Q. Was there ever a course that intimidated you?
JACK NICKLAUS: Oh, yeah. Baltusrol in '67, and I remember going back at '80, and I got so nervous on my practice round. Man, I shot 276 here. This is really a difficult golf course. Or 275? 275. This is really a difficult golf course. I said this thing is a lot longer than I remember. This thing is a lot tougher than I remember. And I played three or four days. When I got done with it, I shot 63 the first round in '80. So I got that all out of my way.
Everybody else is coming in on the week of the tournament, I had all those problems out of the way and all I had to do was go play golf. I don't know what you're doing next week (laughter).
MATT KUCHAR: I'll be going to Merion (laughter).
JACK NICKLAUS: That's my advice to anybody. I remember Gary Player, and Gary Player was a wonderful player, and I made the mistake of saying what are you going to play the week before The Open, let's go to Bellerive and practice. He went to Bellerive, we played for a week, and he won the tournament. I shouldn't have taken him, but that's‑‑ but there's a reason why you go early. Not just‑‑ not just to go play golf. It's getting that out of your mind.
Q. Have you ever gone early, Matt, not just this week, I'm talking about in any major?
MATT KUCHAR: Augusta is the only place I've gone early. I think the majors are unique in that sense, and most of them we've not played. Augusta is different. We play it career after year.
But I'd take this tournament, for example, it's a course and a tournament I play year after year, and feel like I have a pretty good knowledge of the place and pretty good feel for the place.
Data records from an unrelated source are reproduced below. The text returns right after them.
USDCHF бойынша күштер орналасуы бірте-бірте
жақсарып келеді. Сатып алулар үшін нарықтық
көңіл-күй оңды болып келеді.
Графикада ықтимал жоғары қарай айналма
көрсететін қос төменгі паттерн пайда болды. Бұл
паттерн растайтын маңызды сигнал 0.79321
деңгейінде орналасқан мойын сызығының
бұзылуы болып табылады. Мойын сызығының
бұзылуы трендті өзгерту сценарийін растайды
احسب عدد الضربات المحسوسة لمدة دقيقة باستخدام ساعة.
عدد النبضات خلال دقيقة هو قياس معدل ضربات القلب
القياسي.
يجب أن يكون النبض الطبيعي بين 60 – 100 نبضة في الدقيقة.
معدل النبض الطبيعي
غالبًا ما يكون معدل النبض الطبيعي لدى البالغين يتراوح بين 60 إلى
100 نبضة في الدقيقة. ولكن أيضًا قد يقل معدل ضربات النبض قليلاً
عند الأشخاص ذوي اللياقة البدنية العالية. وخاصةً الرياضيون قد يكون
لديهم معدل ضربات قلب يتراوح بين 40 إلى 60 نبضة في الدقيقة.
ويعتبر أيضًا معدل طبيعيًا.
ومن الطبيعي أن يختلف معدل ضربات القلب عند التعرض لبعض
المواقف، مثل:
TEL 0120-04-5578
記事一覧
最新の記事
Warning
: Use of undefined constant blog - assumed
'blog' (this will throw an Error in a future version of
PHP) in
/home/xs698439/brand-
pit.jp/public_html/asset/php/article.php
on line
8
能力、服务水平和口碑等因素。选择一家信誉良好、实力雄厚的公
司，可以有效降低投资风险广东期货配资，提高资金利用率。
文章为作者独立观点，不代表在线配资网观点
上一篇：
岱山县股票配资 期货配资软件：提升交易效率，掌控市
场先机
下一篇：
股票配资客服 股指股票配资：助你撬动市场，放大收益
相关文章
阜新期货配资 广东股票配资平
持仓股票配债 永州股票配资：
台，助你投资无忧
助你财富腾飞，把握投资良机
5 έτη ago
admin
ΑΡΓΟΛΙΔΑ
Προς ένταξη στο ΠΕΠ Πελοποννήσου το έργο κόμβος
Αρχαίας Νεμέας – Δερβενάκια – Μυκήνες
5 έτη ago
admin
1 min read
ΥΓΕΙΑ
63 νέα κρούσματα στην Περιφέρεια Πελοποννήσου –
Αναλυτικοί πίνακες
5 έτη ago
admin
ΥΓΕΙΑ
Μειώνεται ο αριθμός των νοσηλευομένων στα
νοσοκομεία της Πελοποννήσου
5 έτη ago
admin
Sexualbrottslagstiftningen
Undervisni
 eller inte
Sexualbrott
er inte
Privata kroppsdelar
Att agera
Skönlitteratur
You go to Merion in two weeks and I have no feel for that.
JACK NICKLAUS: Have you ever played it?
MATT KUCHAR: I've never played Merion. I will be making a trip ‑‑
JACK NICKLAUS: Seriously, you go to Merion. Merion now they've changed it a little bit. But Merion has about from hole 7 through 13, you've got six or seven holes, whatever it is, really short golf holes. And you're going to say how can I make myself be ready to abuse those holes, because you need to play them well.
And then you look at 1 is not too bad, but 2 through 6, and then you look at 14 through 18, you've got some tough golf holes. They've made them much tougher.
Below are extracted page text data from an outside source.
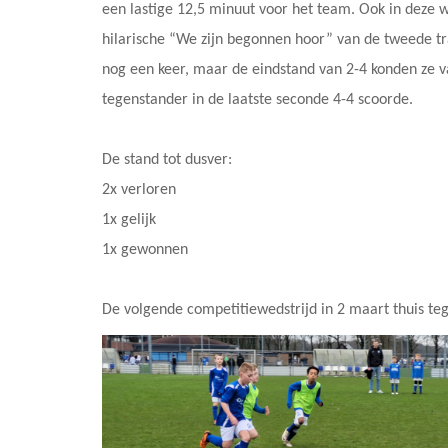
een lastige 12,5 minuut voor het team. Ook in deze w
hilarische “We zijn begonnen hoor” van de tweede tr
nog een keer, maar de eindstand van 2-4 konden ze 
tegenstander in de laatste seconde 4-4 scoorde.
De stand tot dusver:
2x verloren
1x gelijk
1x gewonnen
De volgende competitiewedstrijd in 2 maart thuis t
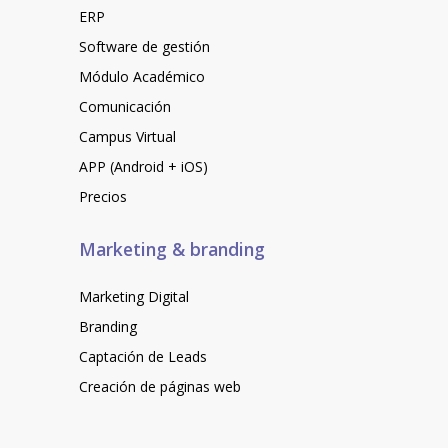
ERP
Software de gestión
Módulo Académico
Comunicación
Campus Virtual
APP (Android + iOS)
Precios
Marketing & branding
Marketing Digital
Branding
Captación de Leads
Creación de páginas web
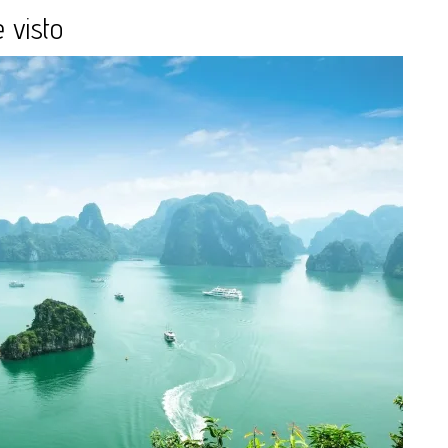
 visto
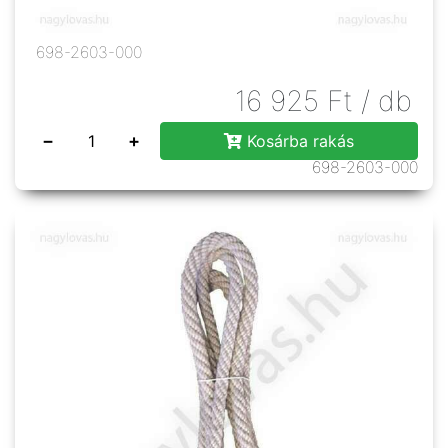
698-2603-000
16 925
Ft
/ db
−
+
Kosárba rakás
698-2603-000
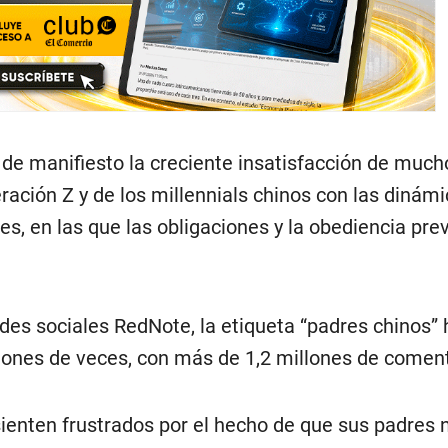
de manifiesto la creciente insatisfacción de much
ación Z y de los millennials chinos con las dinám
les, en las que las obligaciones y la obediencia pre
edes sociales RedNote, la etiqueta “padres chinos” 
lones de veces, con más de 1,2 millones de coment
enten frustrados por el hecho de que sus padres 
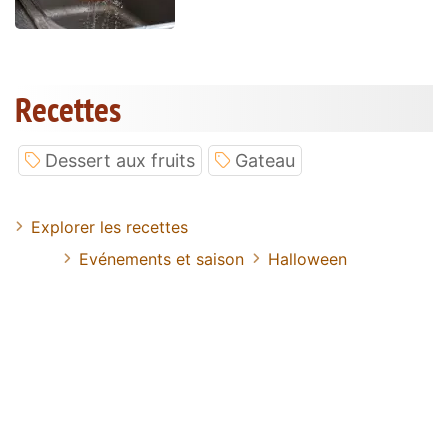
Recettes
Dessert aux fruits
Gateau
Explorer les recettes
Evénements et saison
Halloween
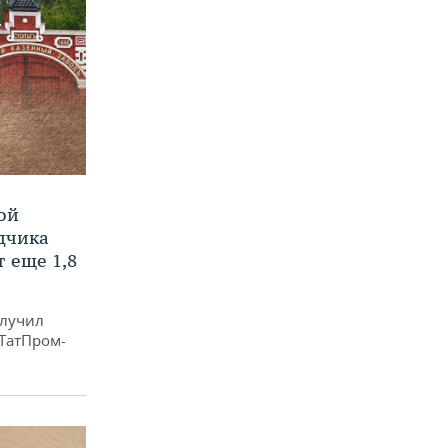
ой
ядчика
 еще 1,8
олучил
«ТатПром-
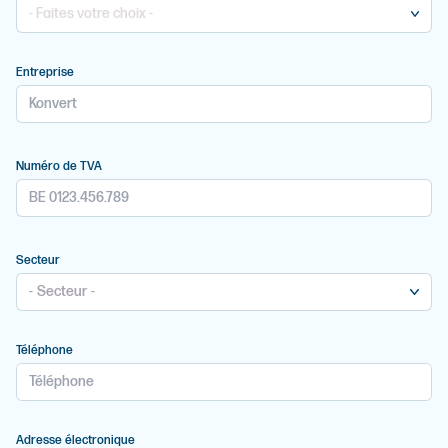
Entreprise
Numéro de TVA
Secteur
- Secteur -
Téléphone
Adresse électronique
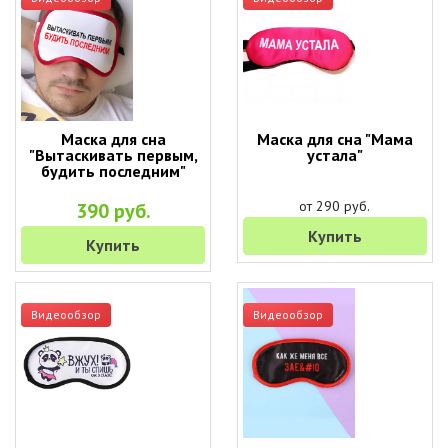
Маска для сна
Маска для сна "Мама
"Вытаскивать первым,
устала"
будить последним"
от 290 руб.
390 руб.
Купить
Купить
Видеообзор
Видеообзор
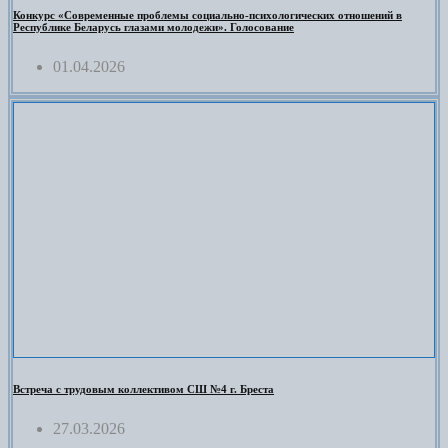
Конкурс «Современные проблемы социально-психологических отношений в
Республике Беларусь глазами молодежи». Голосование
01.04.2026
Встреча с трудовым коллективом СШ №4 г. Бреста
27.03.2026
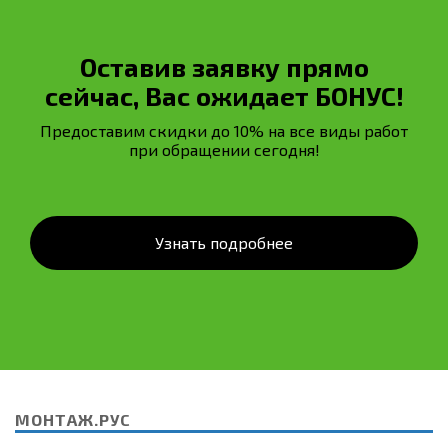
Оставив заявку прямо
сейчас, Вас ожидает БОНУС!
Предоставим скидки до 10% на все виды работ
при обращении сегодня!
Узнать подробнее
МОНТАЖ.РУС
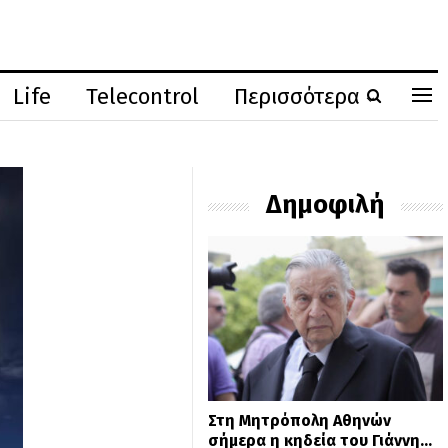
Life
Telecontrol
Περισσότερα
Δημοφιλή
Στη Μητρόπολη Αθηνών
σήμερα η κηδεία του Γιάννη…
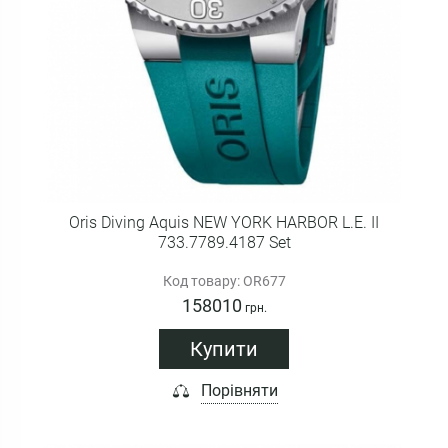
Oris Diving Aquis NEW YORK HARBOR L.E. II
733.7789.4187 Set
Код товару: OR677
158010
грн.
Купити
Порівняти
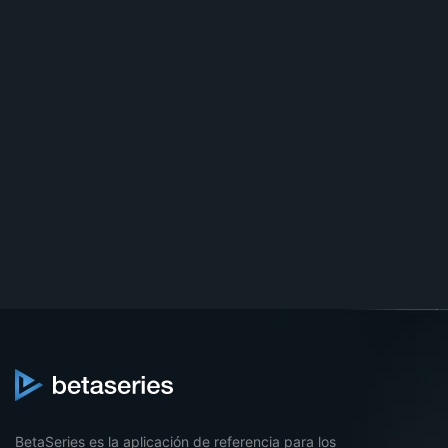
BetaSeries es la aplicación de referencia para los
What am I going to do there? If you go, I think you'll find that you get that other part out of the way.
Q. Now that you've heard the wisdom from the gentleman next to you, what day will you be going to Merion next week and how long will you stay?
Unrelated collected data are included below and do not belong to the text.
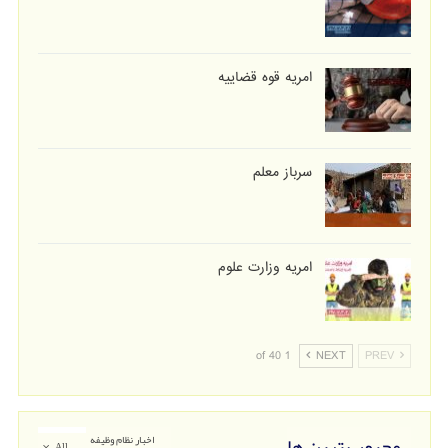
امریه قوه قضاییه
سرباز معلم
امریه وزارت علوم
1 of 40
NEXT
PREV
محبوب ترین ها
اخبار نظام وظیفه
All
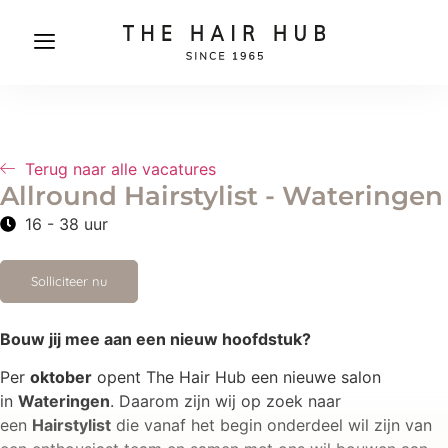
Terug naar alle vacatures
Allround Hairstylist - Wateringen
16 - 38 uur
Solliciteer nu
Bouw jij mee aan een nieuw hoofdstuk?
Per
oktober
opent The Hair Hub een nieuwe salon
in
Wateringen
. Daarom zijn wij op zoek naar
een
Hairstylist
die vanaf het begin onderdeel wil zijn van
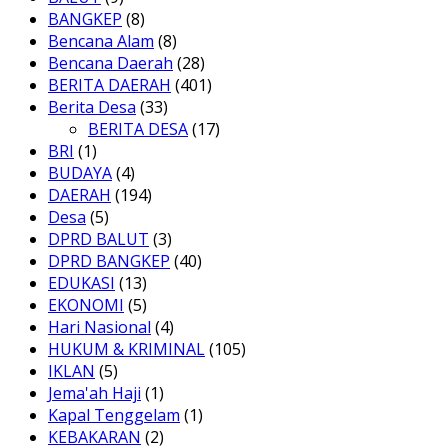
BANGKEP
(8)
Bencana Alam
(8)
Bencana Daerah
(28)
BERITA DAERAH
(401)
Berita Desa
(33)
BERITA DESA
(17)
BRI
(1)
BUDAYA
(4)
DAERAH
(194)
Desa
(5)
DPRD BALUT
(3)
DPRD BANGKEP
(40)
EDUKASI
(13)
EKONOMI
(5)
Hari Nasional
(4)
HUKUM & KRIMINAL
(105)
IKLAN
(5)
Jema'ah Haji
(1)
Kapal Tenggelam
(1)
KEBAKARAN
(2)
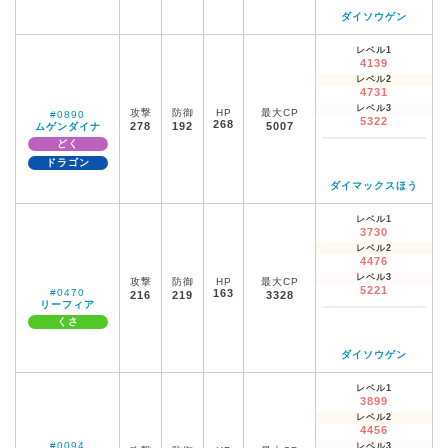
ダイソウゲン
レベル1
4139
レベル2
4731
レベル3
攻撃
防御
HP
最大CP
#0890
5322
268
278
192
5007
ムゲンダイナ
どく
ドラゴン
ダイマックスほう
レベル1
3730
レベル2
4476
レベル3
攻撃
防御
HP
最大CP
5221
#0470
163
216
219
3328
リーフィア
くさ
ダイソウゲン
レベル1
3899
レベル2
4456
#0094
レベル3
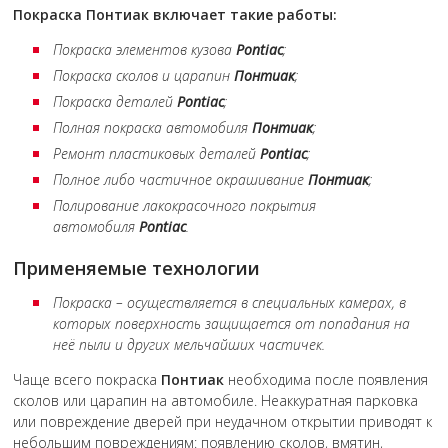
Покраска
Понтиак
включает такие работы:
Покраска элементов кузова
Pontiac
;
Покраска сколов и царапин
Понтиак
;
Покраска деталей
Pontiac
;
Полная покраска автомобиля
Понтиак
;
Ремонт пластиковых деталей
Pontiac
;
Полное либо частичное окрашивание
Понтиак
;
Полирование лакокрасочного покрытия
автомобиля
Pontiac
.
Применяемые технологии
Покраска – осуществляется в специальных камерах, в
которых поверхность защищается от попадания на
неё пыли и других мельчайших частичек.
Чаще всего покраска
Понтиак
необходима после появления
сколов или царапин на автомобиле. Неаккуратная парковка
или повреждение дверей при неудачном открытии приводят к
небольшим повреждениям: появлению сколов, вмятин,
MATT KUCHAR: I have an event at Baltusrol tomorrow for the Royal Bank of Canada, and will be driving down from Baltusrol Monday night and be there Tuesday until an unknown time, until I get used to it.
JACK NICKLAUS: When you're playing well, that's so important, when you're playing well, because it really validates how you feel about yourself.
MATT KUCHAR: This is an interesting part of the golfing education. I feel like you have so much work to do on mechanics, but then course management is just a whole other realm of the golf education. And this is a treat for me to sit up here and have this discussion right now.
JACK NICKLAUS: You don't need it. You're doing pretty well. The last two weeks you've played very well. Here you played very well.
CHRIS REIMER: Great week. Both of you, congratulations. Look forward to seeing both of you here for The Presidents Cup. Congratulations, Matt, good week, and to you, Mr. Nicklaus, as well.